The court rejected the argument that payment only became due following a demand, and it also rejected the suggestion that the arrangement could be characterised as an implied loan. On the wording of the company’s articles of association, the call notice was merely a procedural step designed to support forfeiture of unpaid shares; it did not create the payment obligation or restart the limitation period.
The court also held that an article in the company’s articles of association which expressly referred to and preserved liability after forfeiture did not revive a claim that was already time-barred, nor did it create a new cause of action. It simply preserved liabilities that the company could still have enforced had the shares not been forfeited.
By the time forfeiture occurred, the six-year limitation period had already expired.
Why this matters
The judgment is a useful reminder that companies do not have forever to call in payment for shares.
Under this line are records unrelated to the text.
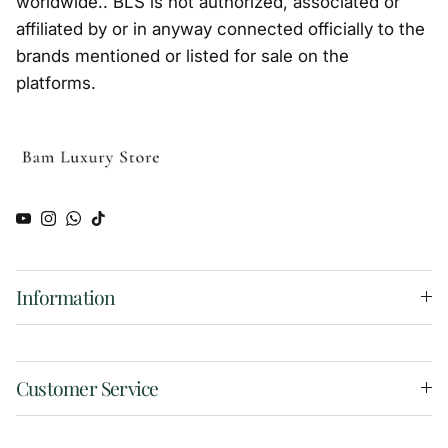
worldwide.. BLS is not authorized, associated or
affiliated by or in anyway connected officially to the
brands mentioned or listed for sale on the
platforms.
YouTube
Instagram
WhatsApp
TikTok
Information
Customer Service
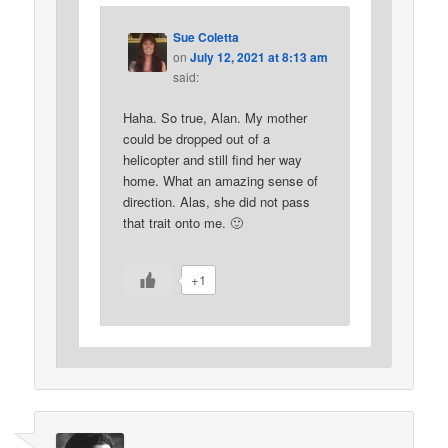
Sue Coletta
on
July 12, 2021 at 8:13 am
said:
Haha. So true, Alan. My mother
could be dropped out of a
helicopter and still find her way
home. What an amazing sense of
direction. Alas, she did not pass
that trait onto me. 🙂
+1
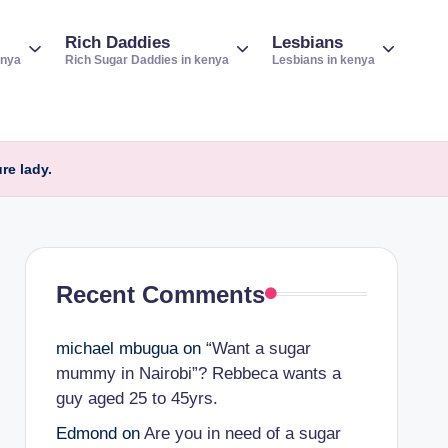
Rich Daddies
Lesbians
enya
Rich Sugar Daddies in kenya
Lesbians in kenya
re lady.
Recent Comments
michael mbugua
on
“Want a sugar
mummy in Nairobi”? Rebbeca wants a
guy aged 25 to 45yrs.
Edmond
on
Are you in need of a sugar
Companies also cannot assume that internal enforcement steps, such as call notices, intended forfeiture notices or forfeiture itself, will postpone or refresh the limitation clock.
Where shares remain unpaid after they have been subscribed for, the key question is likely to be when the original contractual liability arose. If that date is the date the shares were issued, delay in enforcement may be fatal to recovery.
Key takeaway
For companies and advisers, the case highlights the need to review historic share subscriptions carefully and assess limitation risk at an early stage. A subscriber’s liability to pay for shares may arise immediately after the shares have been issued, and later enforcement mechanisms in the articles may not save a claim brought out of time.
The decision was Zavarco Plc v Nasir [2026] EWHC 338 (Ch) (23 February 2026).